Geneva– The 5.5-carat triangular-cut diamond, known as the largest fancy vivid blue-green diamond ever found, sold for more than 13.5 million Swiss francs ($17.3 million) on Wednesday, Christie’s said, calling it a record price for a stone of its kind sold at auction.
“Ocean Dream”, the extraordinary offering in the auction house’s Geneva jewelery sale, was found in Central Africa in the 1990s. The price easily topped the pre-sale estimate of achieving 7–10 million francs (about $9–13 million).
Rahul Kadakia, president of Christie’s Asia Pacific, said an unspecified private client was the buyer, and it took about 20 minutes for the stone to sell – a sign that interest was high.

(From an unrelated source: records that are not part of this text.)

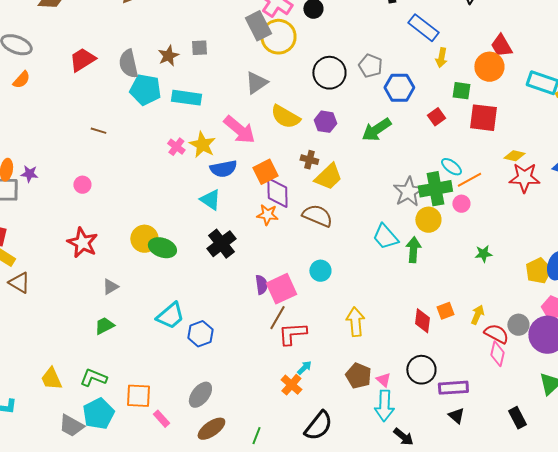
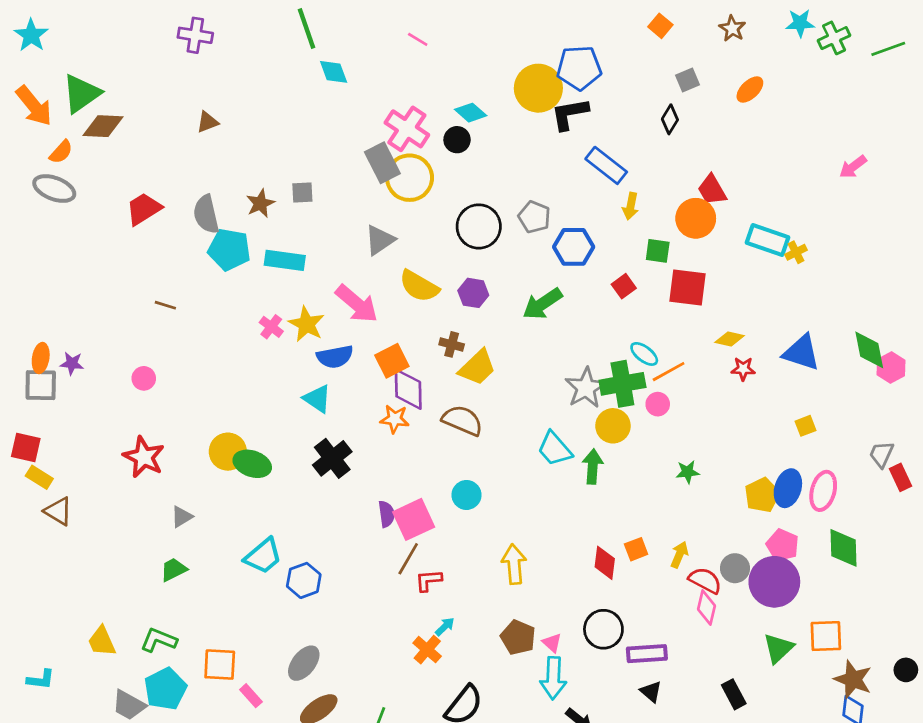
orange semicircle: (21, 80) -> (61, 152), moved
red star: (524, 178) -> (743, 369), size x0.6
red L-shape: (292, 334) -> (429, 580), size x0.7

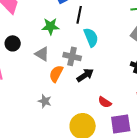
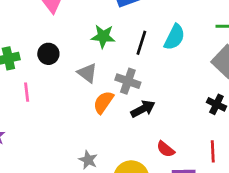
black line: (79, 15) -> (141, 43), moved
cyan semicircle: (91, 37) -> (174, 37), moved, turned 42
gray star: (45, 101) -> (88, 160), moved

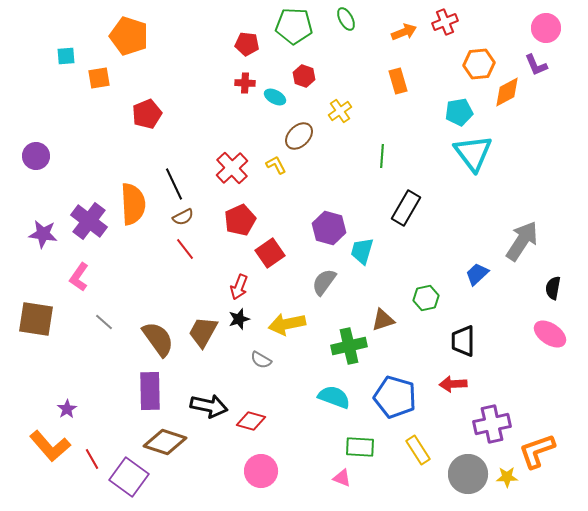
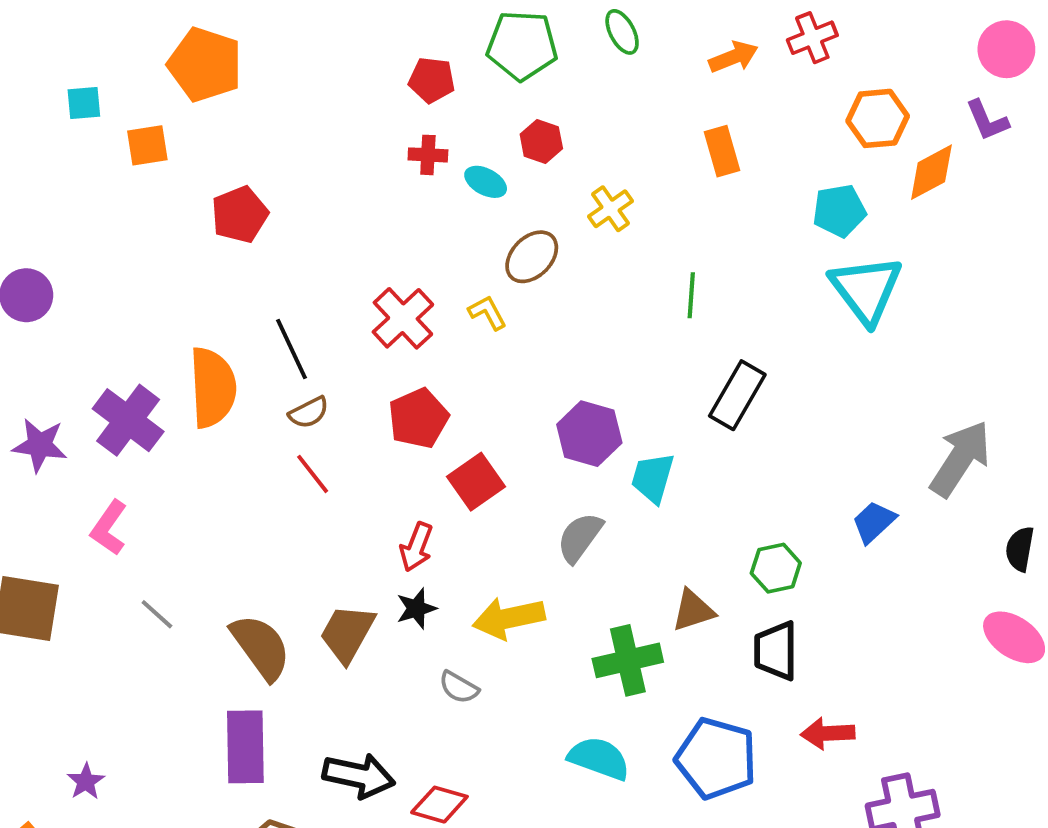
black trapezoid: (463, 341) -> (776, 651), moved

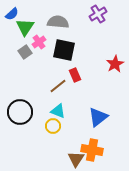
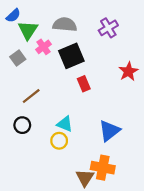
purple cross: (98, 14) -> (108, 28), moved
black square: (64, 50) -> (71, 56), turned -35
gray square: (25, 52) -> (18, 58), moved
brown line: (58, 86) -> (31, 96), moved
black circle: (20, 112) -> (22, 125), size x0.6

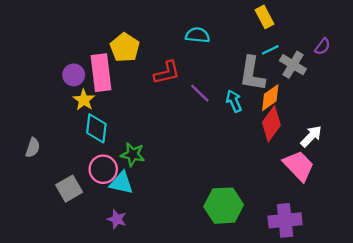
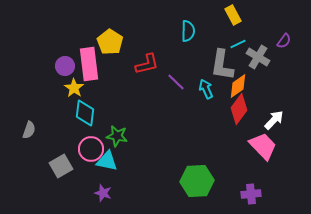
cyan semicircle: (198, 35) -> (188, 31), moved, turned 85
purple cross: (285, 220) -> (251, 194), size x0.7

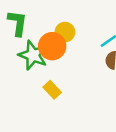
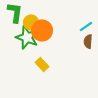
yellow circle: (65, 32) -> (31, 22), moved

Its price was more than double the $8.5 million it was worth, which was displayed among rare colored diamonds in the Smithsonian’s Splendor of Diamonds exhibition in 2003, which was sold at Christie’s in 2014.
“A spectacular result worthy of the world’s rarest blue-green diamond,” Tobias Kormind, managing director of online jeweler 77 Diamonds, said in a statement.
A six-carat fancy brilliant blue diamond failed to sell at a Sotheby’s auction in Geneva on Tuesday.
The rare stone from South Africa’s famous Cullinan mine came with a pre-sale estimate of 7.2 million to 9.6 million francs ($9.2 million to $12.3 million), the auction house said.
“Although the diamond did not find a buyer during the auction, we are now in talks with a number of interested parties and are confident it will soon find a new home,” Sotheby’s said in a statement.
Both houses say collectors are increasingly attracted to rare, colored diamonds, which account for only a fraction of all diamonds mined worldwide.